* [Exercise requirements]: Among the entries below, how many lines contain the string "Czarny"? Reply with that number alone.

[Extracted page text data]
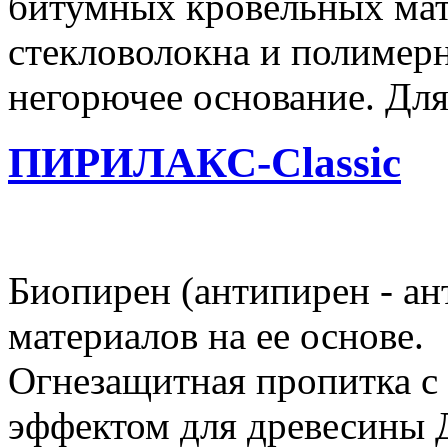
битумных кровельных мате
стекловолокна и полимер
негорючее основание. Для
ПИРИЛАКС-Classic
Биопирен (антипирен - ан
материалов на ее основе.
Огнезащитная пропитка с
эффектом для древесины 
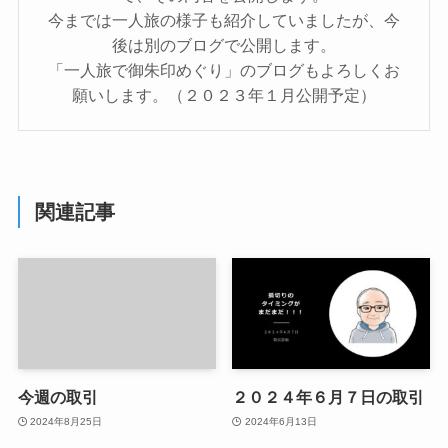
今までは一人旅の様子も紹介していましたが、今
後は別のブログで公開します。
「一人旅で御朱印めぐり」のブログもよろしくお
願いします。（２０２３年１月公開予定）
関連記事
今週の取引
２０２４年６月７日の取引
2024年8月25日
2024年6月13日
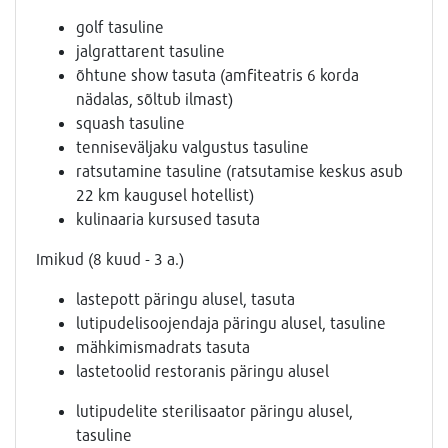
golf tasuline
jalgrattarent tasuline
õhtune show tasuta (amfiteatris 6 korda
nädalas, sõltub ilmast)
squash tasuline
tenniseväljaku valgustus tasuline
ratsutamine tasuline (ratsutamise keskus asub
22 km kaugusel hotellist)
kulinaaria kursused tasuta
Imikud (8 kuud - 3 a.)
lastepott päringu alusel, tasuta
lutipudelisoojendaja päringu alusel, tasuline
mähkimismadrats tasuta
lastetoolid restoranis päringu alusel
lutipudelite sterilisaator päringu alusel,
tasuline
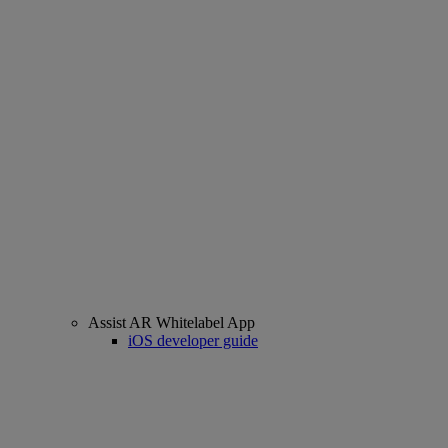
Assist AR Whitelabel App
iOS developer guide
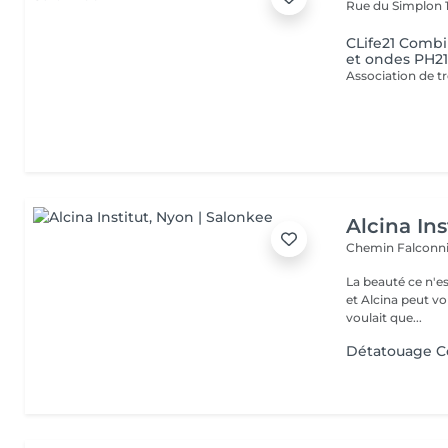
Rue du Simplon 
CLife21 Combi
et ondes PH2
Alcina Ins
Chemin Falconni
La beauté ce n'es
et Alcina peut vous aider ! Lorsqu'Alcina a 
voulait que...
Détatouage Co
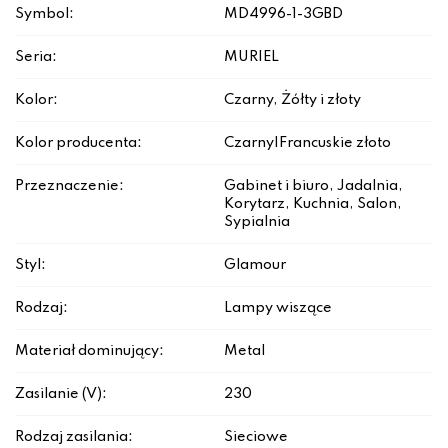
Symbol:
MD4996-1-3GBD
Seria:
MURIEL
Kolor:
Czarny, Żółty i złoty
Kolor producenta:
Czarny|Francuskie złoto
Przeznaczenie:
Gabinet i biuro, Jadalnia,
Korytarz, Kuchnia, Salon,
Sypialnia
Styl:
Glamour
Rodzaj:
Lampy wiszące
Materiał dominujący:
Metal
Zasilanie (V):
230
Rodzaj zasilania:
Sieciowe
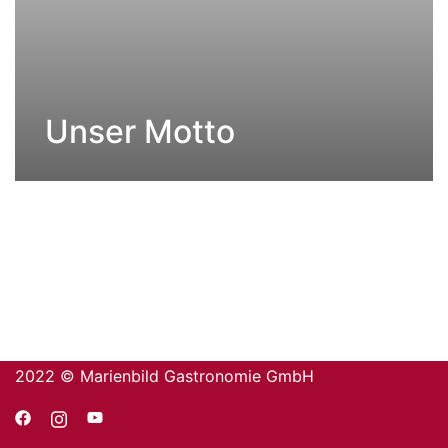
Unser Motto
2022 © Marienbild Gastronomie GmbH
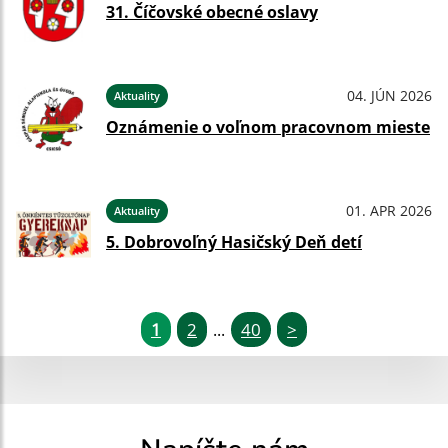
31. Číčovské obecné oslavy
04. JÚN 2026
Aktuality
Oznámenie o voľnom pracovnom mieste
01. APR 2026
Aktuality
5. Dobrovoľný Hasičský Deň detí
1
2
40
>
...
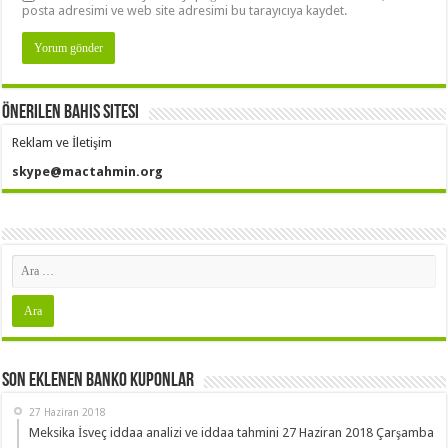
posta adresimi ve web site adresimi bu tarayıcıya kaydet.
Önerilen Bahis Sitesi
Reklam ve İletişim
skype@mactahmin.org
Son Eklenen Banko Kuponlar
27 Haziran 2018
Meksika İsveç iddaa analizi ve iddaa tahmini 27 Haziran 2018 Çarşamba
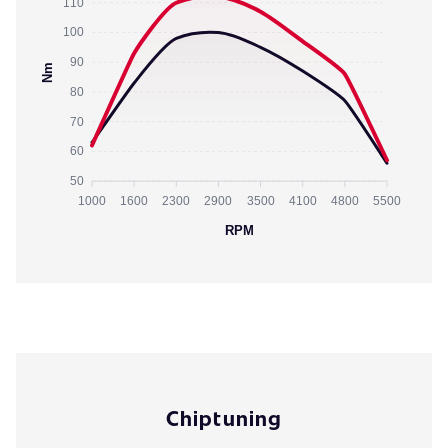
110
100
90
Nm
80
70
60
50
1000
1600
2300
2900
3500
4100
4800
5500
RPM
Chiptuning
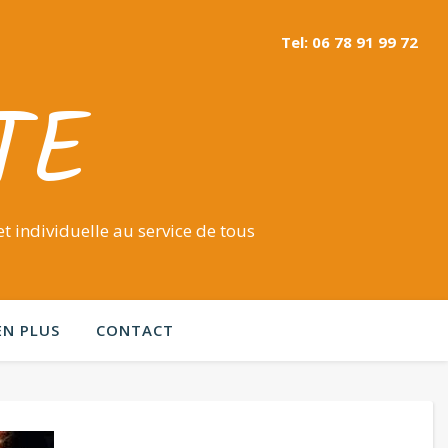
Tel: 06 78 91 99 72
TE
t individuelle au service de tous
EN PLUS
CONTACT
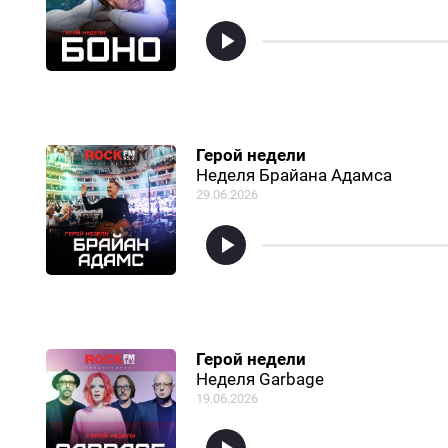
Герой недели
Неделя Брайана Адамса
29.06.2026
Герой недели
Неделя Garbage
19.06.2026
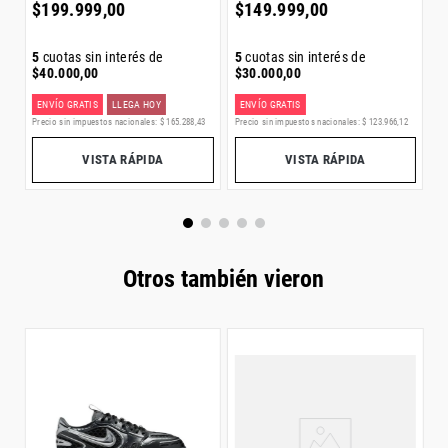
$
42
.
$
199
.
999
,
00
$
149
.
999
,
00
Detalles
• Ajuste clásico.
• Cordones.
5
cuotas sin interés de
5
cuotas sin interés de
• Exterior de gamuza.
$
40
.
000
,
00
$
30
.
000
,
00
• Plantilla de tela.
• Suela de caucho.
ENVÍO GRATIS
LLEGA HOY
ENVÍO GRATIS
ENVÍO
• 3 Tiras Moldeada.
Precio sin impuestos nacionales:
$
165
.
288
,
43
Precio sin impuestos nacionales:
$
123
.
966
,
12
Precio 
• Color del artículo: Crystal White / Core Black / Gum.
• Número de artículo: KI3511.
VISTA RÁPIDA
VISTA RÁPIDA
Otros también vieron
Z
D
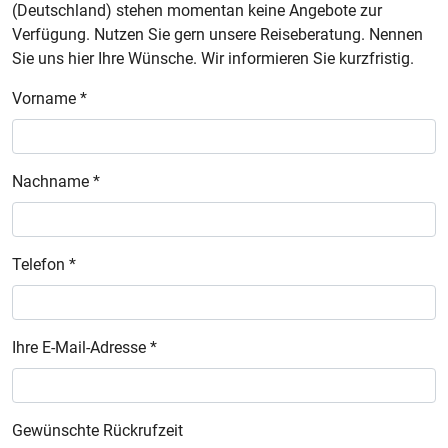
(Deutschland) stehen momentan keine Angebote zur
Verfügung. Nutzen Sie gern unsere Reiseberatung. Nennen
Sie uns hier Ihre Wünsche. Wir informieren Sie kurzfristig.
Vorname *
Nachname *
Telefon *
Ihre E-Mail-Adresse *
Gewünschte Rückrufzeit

* [Result for this task]: 2